After two years of failed negotiations, earlier this year CN Rail decided to cancel the lease agreement that began in 1967 and request that the Seawalk paving and structures on its property be removed. A notice of civil claim filed to the BC Supreme Court by the company pursued damages and an injunction against the District for trespassing its property.
The legal team with the municipality quickly countered with a response to the civil claim, and offered to pay $12,500 annually instead. They described the company’s rent request as “excessive”
“The Plaintiff’s allegations of trespass is misconceived,” reads the District’s response, adding that CN Rail is “not entitled to require the District to remove the structures comprising the Seawalk, which have become part of the land.”
“The District and its residents have used the Seawalk for almost 50 years, with no request for, or discussion of, anything beyond nominal payment. Millions of dollars in public funds have been expended to build, re-build, and maintain the Seawalk.”
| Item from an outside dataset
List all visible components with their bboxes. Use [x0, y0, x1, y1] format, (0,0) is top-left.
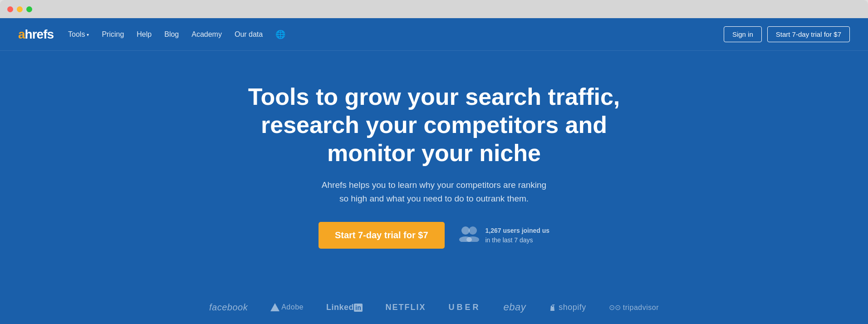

The District asserts that it would be “unconscionable for the Plaintiff to be able to terminate use of the Seawalk.”
A $3.7 million annual lease would be highly unfeasible for the small municipality of 41,000 residents without a relatively major municipal tax hike or reallocation of resources. The municipal government’s operational budget for 2017 is $106 million, including $19 million for parks and recreation and $4.3 million for engineering and transportation.
Annual rents during BC Rail’s management period were nominal, starting at just $25 and never exceeding $500 per year until approximately 1995, according to the District. This nominal rent was only designed to cover BC Rail’s “administrative costs” with no intention of charging high market rents as a significant revenue generator.
In its response, the District argues it has maintained and inspected the seawalk to keep it safe for both pedestrians and free of ocean debris, which could restrict the use of not only the seawalk but also the adjacent railway. As well, the District has conducted shoreline protection works to the “mutual benefit” of the seawalk and the railway.
However, recent signs posted by the District along the seawalk warn users that the municipal crews have reduced seawalk maintenance “to the level required for public health and safety” due to the ongoing legal battle.
As a measure of recourse in response to the lawsuit, the District submitted an application to the Canada Transportation Agency, the federal authority that regulates and arbitrates transportation decisions, for its ability to continue to use the seawalk. A decision has yet to be made.
CN Rail first approached the District about a proposed hike in the rent in 2015. The year before, competitor CP Rail escalated its 15-year-long fight with the City of Vancouver over its Arbutus Corridor property by announcing its intention to remove illegal community gardens and reactivate the railway for storage uses.
In 2016, the City of Vancouver announced it had finalized a $55 million deal to acquire the Arbutus Corridor from CP Rail for the purpose of turning it into a cycling and pedestrian greenway with a future light rail transit line.